APEC: How to make a stereograph

The Craft

Making print photos with a Realist

Prints

with

a

Realist

format

stereo

camera

 
 

Prints with a Realist
The Realist, the Kodak and other "Realist format" stereo cameras from the 1950s were designed to take slides. You can still buy cut-and-mount-your-own-Realist-format-slide supplies (Reel 3-D) and if you own one of these cameras you probably load it with slide film. Smart.

What if you want prints? You've got a problem.

The problem -- size
These cameras expose strips of film that are not as long as the modern 35 mm standard. (Spanning 5 film perforations rather than the current 8. 5-p instead of 8-p.) So you can't take Realist slides down to Moto-Photo to have prints made. Even if they want to help, chances are your local lab just doesn't have equipment to make copies for you.

Four Solutions

1. Buy a slide duplicating tube and make your own.
I've put the best solution first. It's the cheapest and most flexible.

Paying someone else to make stereo prints from your slides will cost you about $4 a pair. With a slide duplicating tube you can do the same thing for the price of film and processing. Lots cheaper.

You can buy slide duplicating attachments for less than $100, from Adorama or B & H. Look at the ads in the back of the national photography magazines for their current prices and phone numbers.

Here's how it works (photo): Make a stereo slide.
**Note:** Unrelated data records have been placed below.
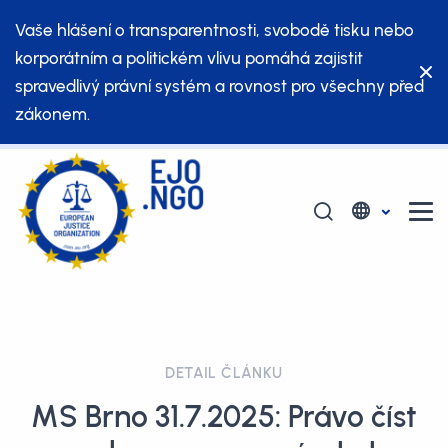
Vaše hlášení o transparentnosti, svobodě tisku nebo
korporátním a politickém vlivu pomáhá zajistit
spravedlivý právní systém a rovnost pro všechny před
zákonem.
DETAIL ČLÁNKU
MS Brno 31.7.2025: Právo číst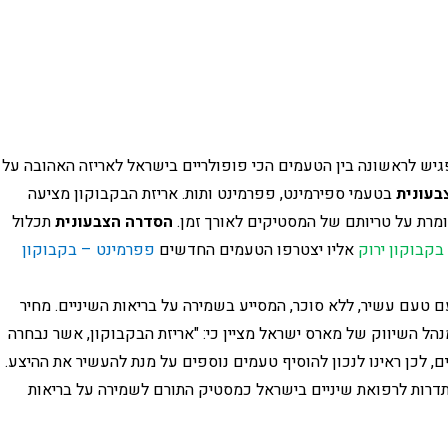
אורביט, מותג המסטיקים המוביל בארץ ובעולם, מפגיש לראשו
בעונית
 בטעמי ספירמינט, פפרמינט ותות.
אריזת הבקבוקון מציעה 
ומרת על טריותם של המסטיקים לאורך זמן.
הסדרה הצבעונית
 תכלול 
בקבוקון ירוק 
אליו יצטרפו הטעמים החדשים 
פפרמינט – בקבוקון 
מחיר 
, מנהל השיווק של מארס ישראל מציין כי: "אריזת הבקבוקון, אשר נבחרה 
למוצר השנה, נוחה ביותר ופופולרית בקרב הישראלים, לכן ראינו לנכון להוסיף טעמים נוספים על מנת להעשיר את ההיצע. 
כמו כן, בימים אלו זכה מסטיק אורביט להכרת ההסתדרות לרפואת שיניים בישראל כמסטיק התורם לשמירה על בריאות 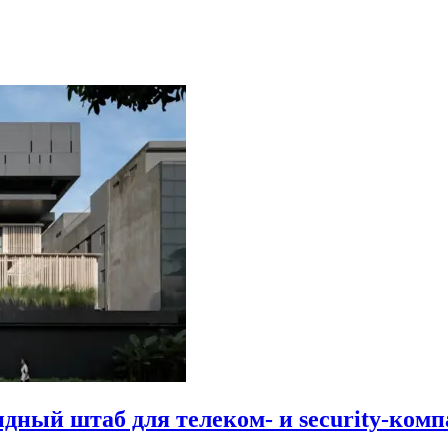
идный штаб для телеком- и security-комп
Use an SLR with a slide duplicating attachment to copy your slide onto print film. Now you've got the image on print film in a format most local labs can handle. Easy?...Sort of. There are a couple things to know:

Tip 1. Have the prints made at a semi-pro lab, not at K-Mart, Target, or any big store that sells cut rate processing. Processing done by machines. Machines run by cretins. Machines that will goof up your 5-p to 8-p prints.

Go to a mom and pop lab, take a Realist slide and a viewer, take a print stereograph and a viewer. Talk to the person who'll actually do the work. Show them what you need. Get them interested. You'll get good results.
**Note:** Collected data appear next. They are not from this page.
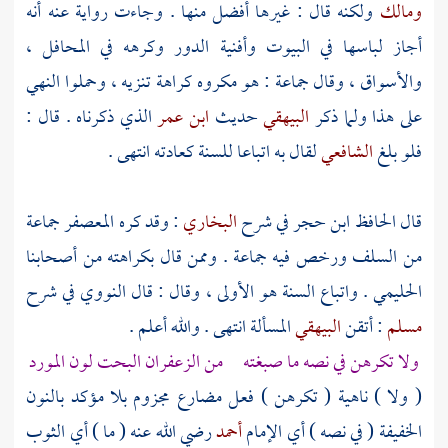
ومالك
ولكنه قال : غيرها أفضل منها . وجاءت رواية عنه أنه
أجاز لباسها في البيوت وأفنية الدور وكرهه في المحافل ،
والأسواق ، وقال جماعة : هو مكروه كراهة تنزيه ، وحملوا النهي
على هذا ولما ذكر
البيهقي
حديث
ابن عمر
الذي ذكرناه . قال :
فلو بلغ
الشافعي
لقال به اتباعا للسنة كعادته انتهى .
قال الحافظ
ابن حجر
في شرح
البخاري
: وقد كره المعصفر جماعة
من
السلف
ورخص فيه جماعة . وممن قال بكراهته من أصحابنا
الحليمي
. واتباع السنة هو الأولى ، وقال : قال
النووي
في شرح
مسلم
: أتقن
البيهقي
المسألة انتهى . والله أعلم .
ولا تكرهن في نصه ما صبغته من الزعفران البحت لون المورد
( ولا ) ناهية ( تكرهن ) فعل مضارع مجزوم بلا مؤكد بالنون
الخفيفة ( في نصه ) أي الإمام
أحمد
رضي الله عنه ( ما ) أي الثوب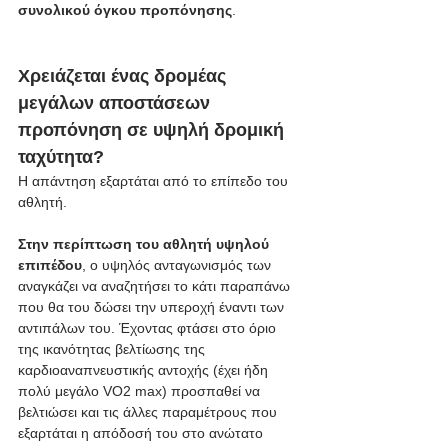
συνολικού όγκου προπόνησης
. 
Χρειάζεται ένας δρομέας 
μεγάλων αποστάσεων 
προπόνηση σε υψηλή δρομική 
ταχύτητα?
Η απάντηση εξαρτάται από το επίπεδο του 
αθλητή.
Στην περίπτωση του αθλητή υψηλού 
επιπέδου
, ο υψηλός ανταγωνισμός των 
αναγκάζει να αναζητήσει το κάτι παραπάνω 
που θα του δώσει την υπεροχή έναντι των 
αντιπάλων του. Έχοντας φτάσει στο όριο 
της ικανότητας βελτίωσης της 
καρδιοαναπνευστικής αντοχής (έχει ήδη 
πολύ μεγάλο VO2 max) προσπαθεί να 
βελτιώσει και τις άλλες παραμέτρους που 
εξαρτάται η απόδοσή του στο ανώτατο 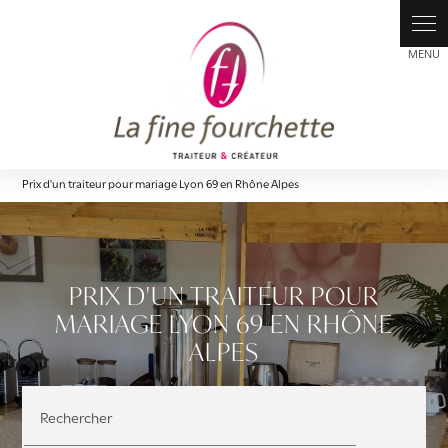
Panneau de gestion des cookies
Prix d'un traiteur pour mariage Lyon 69 en Rhône Alpes
PRIX D'UN TRAITEUR POUR
MARIAGE LYON 69 EN RHÔNE
ALPES
Rechercher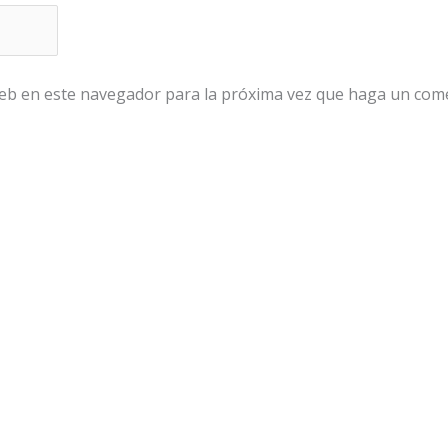
web en este navegador para la próxima vez que haga un com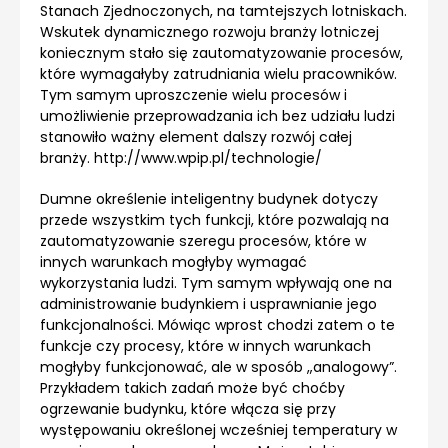
Stanach Zjednoczonych, na tamtejszych lotniskach.
Wskutek dynamicznego rozwoju branży lotniczej
koniecznym stało się zautomatyzowanie procesów,
które wymagałyby zatrudniania wielu pracowników.
Tym samym uproszczenie wielu procesów i
umożliwienie przeprowadzania ich bez udziału ludzi
stanowiło ważny element dalszy rozwój całej
branży. http://www.wpip.pl/technologie/
Dumne określenie inteligentny budynek dotyczy
przede wszystkim tych funkcji, które pozwalają na
zautomatyzowanie szeregu procesów, które w
innych warunkach mogłyby wymagać
wykorzystania ludzi. Tym samym wpływają one na
administrowanie budynkiem i usprawnianie jego
funkcjonalności. Mówiąc wprost chodzi zatem o te
funkcje czy procesy, które w innych warunkach
mogłyby funkcjonować, ale w sposób „analogowy”.
Przykładem takich zadań może być choćby
ogrzewanie budynku, które włącza się przy
występowaniu określonej wcześniej temperatury w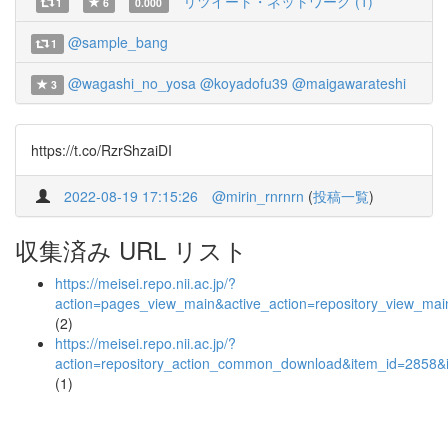
リツイート・ネットワーク (1)
1
6
0.000
@sample_bang
1
@wagashi_no_yosa
@koyadofu39
@maigawarateshi
3
https://t.co/RzrShzaiDI
2022-08-19 17:15:26
@mirin_rnrnrn
(
投稿一覧
)
収集済み URL リスト
https://meisei.repo.nii.ac.jp/?
action=pages_view_main&active_action=repository_view_ma
(2)
https://meisei.repo.nii.ac.jp/?
action=repository_action_common_download&item_id=2858&i
(1)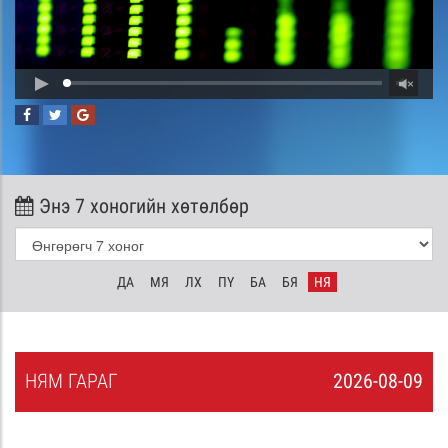
Энэ 7 хоногийн хөтөлбөр
ДА
МЯ
ЛХ
ПҮ
БА
БЯ
НЯ
НЯ
М
ГАРАГ
2026-08-09
8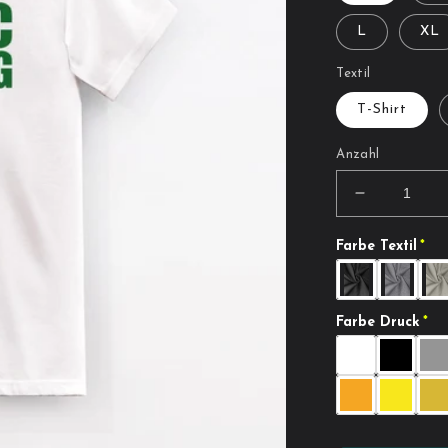
L
XL
Textil
T-Shirt
Anzahl
Verringere
die
Menge
Farbe Textil
für
Art.
Nr.
Farbe Druck
210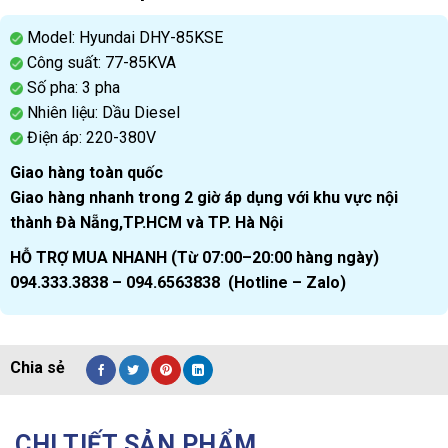
Model: Hyundai DHY-85KSE
Công suất: 77-85KVA
Số pha: 3 pha
Nhiên liệu: Dầu Diesel
Điện áp: 220-380V
Giao hàng toàn quốc
Giao hàng nhanh trong 2 giờ áp dụng với khu vực nội
thành Đà Nẵng,TP.HCM và TP. Hà Nội
HỖ TRỢ MUA NHANH
(
Từ 07:00–20:00 hàng ngày)
094.333.3838 – 094.6563838 (Hotline – Zalo)
CHI TIẾT SẢN PHẨM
Tip 2: Use special low-contrast print film! Kodak Vericolor VPS III or Fujicolor NPH are both good. Standard print film will make copies with whopping contrast.

 

2. Find a friendly lab
Most local labs can't do what you want, but some can -- or can jury rig a system that will make it work. Again, take a Realist slide and a viewer, take a print stereograph and a viewer. Talk to the person who'll actually do the work. Show them what you need. Get them interested. You'll get good results.

Downside: likely to be relatively expensive. One lab I tried wanted $24 per print, $48 per pair!

 

3. Find a friendly mail order lab
Grand Photo has a good reputation. (612) 699-9886. Talk to Janet.
$4 for the first print pair from a slide, after that $1 for each print copy of the same pair.GP will also process Realist format stereo print film.

 

4. Print film
Labs that don't have equipment to copy slides may be able to rig up something to make prints from print film exposed in a Realist. Go to a mom and pop lab, take a Realist slide and a viewer, take a print stereograph and a viewer. Talk to the person who'll actually do the work. Show them what you need. Get them interested. You'll get good results.